● **WHAT THIS TASK INVOLVES**:
The entries that follow must be given again exactly, with no pictures kept.

Start of EXTRACTED ENTRIES

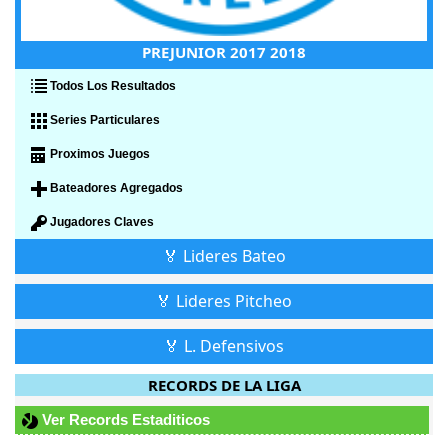
PREJUNIOR 2017 2018
Todos Los Resultados
Series Particulares
Proximos Juegos
Bateadores Agregados
Jugadores Claves
🏅 Lideres Bateo
🏅 Lideres Pitcheo
🏅 L. Defensivos
RECORDS DE LA LIGA
Ver Records Estaditicos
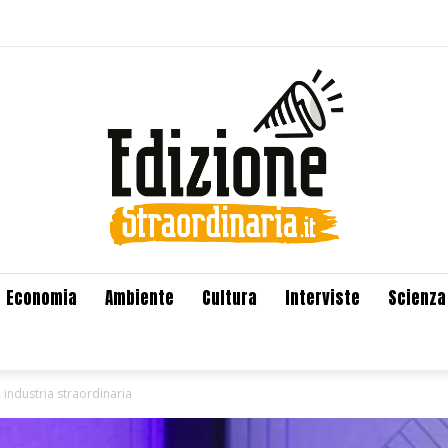
Economia
Ambiente
Cultura
Interviste
Scienza
, industria straordinaria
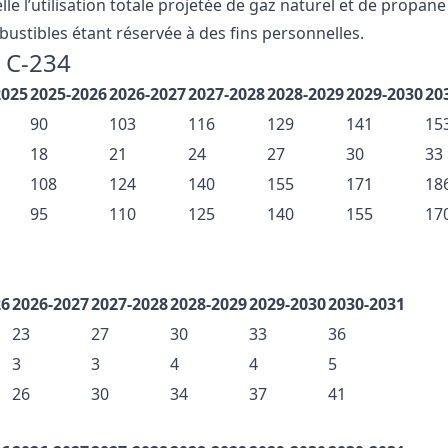
e l’utilisation totale projetée de gaz naturel et de propane 
bustibles étant réservée à des fins personnelles.
i C-234
2025
2025-2026
2026-2027
2027-2028
2028-2029
2029-2030
20
90
103
116
129
141
15
18
21
24
27
30
33
108
124
140
155
171
18
95
110
125
140
155
17
26
2026-2027
2027-2028
2028-2029
2029-2030
2030-2031
23
27
30
33
36
3
3
4
4
5
26
30
34
37
41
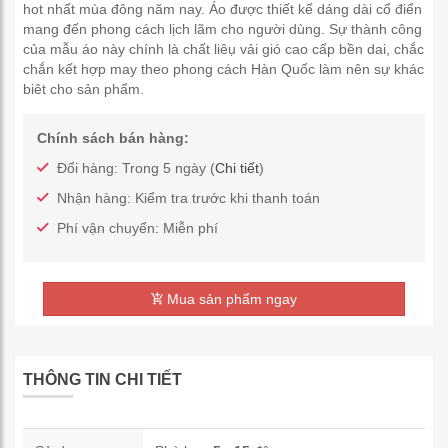
hot nhất mùa đông năm nay. Áo được thiết kế dáng dài cổ điển
mang đến phong cách lịch lãm cho người dùng. Sự thành công
của mẫu áo này chính là chất liêụ vải gió cao cấp bền dai, chắc
chắn kết hợp may theo phong cách Hàn Quốc làm nên sự khác
biêt cho sản phẩm.
Chính sách bán hàng:
Đổi hàng: Trong 5 ngày (
Chi tiết
)
Nhận hàng: Kiểm tra trước khi thanh toán
Phí vận chuyển: Miễn phí
Mua sản phẩm ngay
THÔNG TIN CHI TIẾT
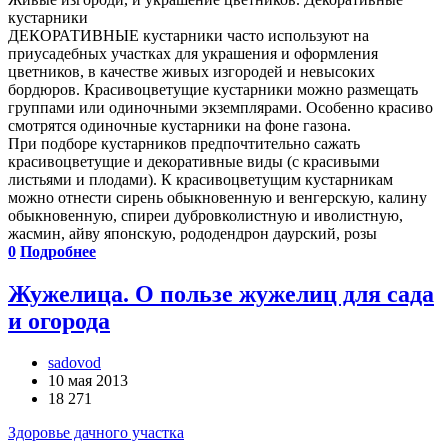
кустарники
ДЕКОРАТИВНЫЕ кустарники часто используют на
приусадебных участках для украшения и оформления
цветников, в качестве живых изгородей и невысоких
бордюров. Красивоцветущие кустарники можно размещать
группами или одиночными экземплярами. Особенно красиво
смотрятся одиночные кустарники на фоне газона.
При подборе кустарников предпочтительно сажать
красивоцветущие и декоративные виды (с красивыми
листьями и плодами). К красивоцветущим кустарникам
можно отнести сирень обыкновенную и венгерскую, калину
обыкновенную, спиреи дубровколистную и иволистную,
жасмин, айву японскую, рододендрон даурский, розы
0
Подробнее
Жужелица. О пользе жужелиц для сада
и огорода
sadovod
10 мая 2013
18 271
Здоровье дачного участка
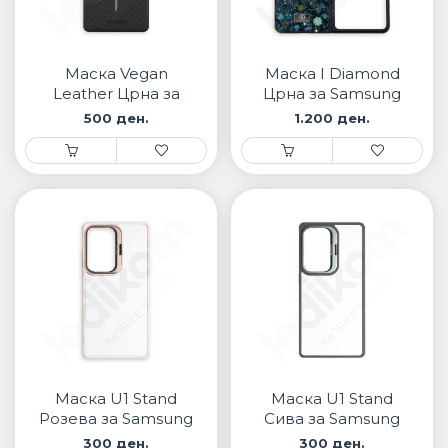
Маска Vegan
Маска I Diamond
Leather Црна за
Црна за Samsung
Samsung
500 ден.
1.200 ден.
Маска U1 Stand
Маска U1 Stand
Розева за Samsung
Сива за Samsung
300 ден.
300 ден.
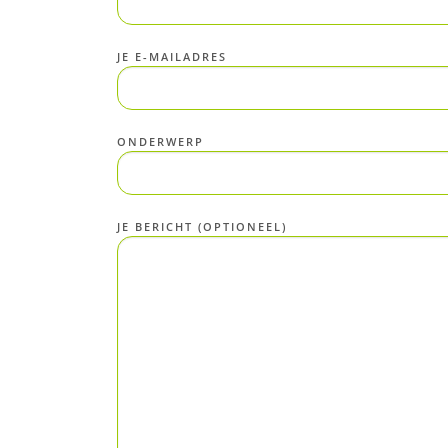
JE E-MAILADRES
ONDERWERP
JE BERICHT (OPTIONEEL)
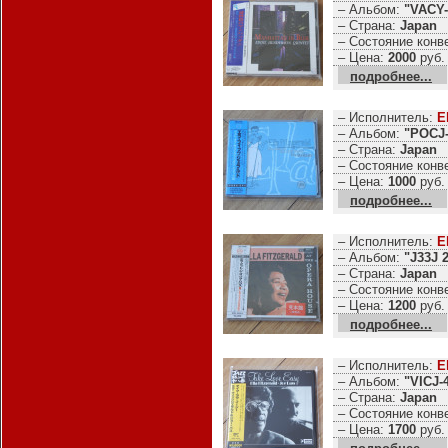
– Альбом:
"VACY-
– Страна:
Japan
– Состояние конв
– Цена:
2000
руб.
подробнее...
– Исполнитель:
E
– Альбом:
"POCJ-
– Страна:
Japan
– Состояние конв
– Цена:
1000
руб.
подробнее...
– Исполнитель:
E
– Альбом:
"J33J 
– Страна:
Japan
– Состояние конв
– Цена:
1200
руб.
подробнее...
– Исполнитель:
E
– Альбом:
"VICJ-
– Страна:
Japan
– Состояние конв
– Цена:
1700
руб.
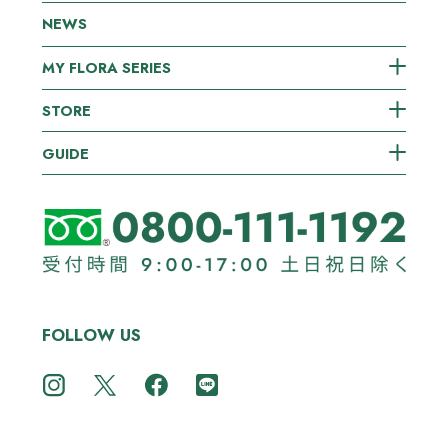
NEWS
MY FLORA SERIES
STORE
GUIDE
FOLLOW US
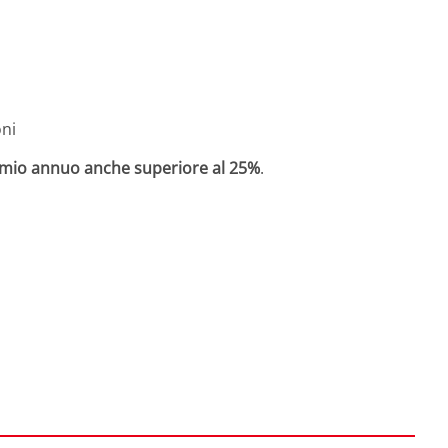
oni
rmio annuo anche superiore al 25%
.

End of EXTRACTED ENTRIES

● **ANSWER SECTION**:
PREJUNIOR 2017 2018
Todos Los Resultados
Series Particulares
Proximos Juegos
Bateadores Agregados
Jugadores Claves
🏅 Lideres Bateo
🏅 Lideres Pitcheo
🏅 L. Defensivos
RECORDS DE LA LIGA
Ver Records Estaditicos
Economia
Ambiente
Cultura
Interviste
Scienza
, industria straordinaria
e l’utilisation totale projetée de gaz naturel et de propane 
bustibles étant réservée à des fins personnelles.
i C-234
2025
2025-2026
2026-2027
2027-2028
2028-2029
2029-2030
20
90
103
116
129
141
15
18
21
24
27
30
33
108
124
140
155
171
18
95
110
125
140
155
17
26
2026-2027
2027-2028
2028-2029
2029-2030
2030-2031
23
27
30
33
36
3
3
4
4
5
26
30
34
37
41
hot nhất mùa đông năm nay. Áo được thiết kế dáng dài cổ điển
mang đến phong cách lịch lãm cho người dùng. Sự thành công
của mẫu áo này chính là chất liêụ vải gió cao cấp bền dai, chắc
chắn kết hợp may theo phong cách Hàn Quốc làm nên sự khác
biêt cho sản phẩm.
Chính sách bán hàng:
Đổi hàng: Trong 5 ngày (
Chi tiết
)
Nhận hàng: Kiểm tra trước khi thanh toán
Phí vận chuyển: Miễn phí
Mua sản phẩm ngay
THÔNG TIN CHI TIẾT
кустарники
ДЕКОРАТИВНЫЕ кустарники часто используют на
приусадебных участках для украшения и оформления
цветников, в качестве живых изгородей и невысоких
бордюров. Красивоцветущие кустарники можно размещать
группами или одиночными экземплярами. Особенно красиво
смотрятся одиночные кустарники на фоне газона.
При подборе кустарников предпочтительно сажать
красивоцветущие и декоративные виды (с красивыми
листьями и плодами). К красивоцветущим кустарникам
можно отнести сирень обыкновенную и венгерскую, калину
обыкновенную, спиреи дубровколистную и иволистную,
жасмин, айву японскую, рододендрон даурский, розы
0
Подробнее
Жужелица. О пользе жужелиц для сада
и огорода
sadovod
10 мая 2013
18 271
Здоровье дачного участка
Маска Vegan
Маска I Diamond
Leather Црна за
Црна за Samsung
Samsung
500 ден.
1.200 ден.
Маска U1 Stand
Маска U1 Stand
Розева за Samsung
Сива за Samsung
300 ден.
300 ден.
JE E-MAILADRES
ONDERWERP
JE BERICHT (OPTIONEEL)
– Альбом:
"VACY-
– Страна:
Japan
– Состояние конв
– Цена:
2000
руб.
подробнее...
– Исполнитель:
E
– Альбом:
"POCJ-
– Страна:
Japan
– Состояние конв
– Цена:
1000
руб.
подробнее...
– Исполнитель:
E
– Альбом:
"J33J 
– Страна:
Japan
– Состояние конв
– Цена:
1200
руб.
подробнее...
– Исполнитель:
E
– Альбом:
"VICJ-
– Страна:
Japan
– Состояние конв
– Цена:
1700
руб.
NEWS
MY FLORA SERIES
STORE
GUIDE
FOLLOW US
oni
rmio annuo anche superiore al 25%
.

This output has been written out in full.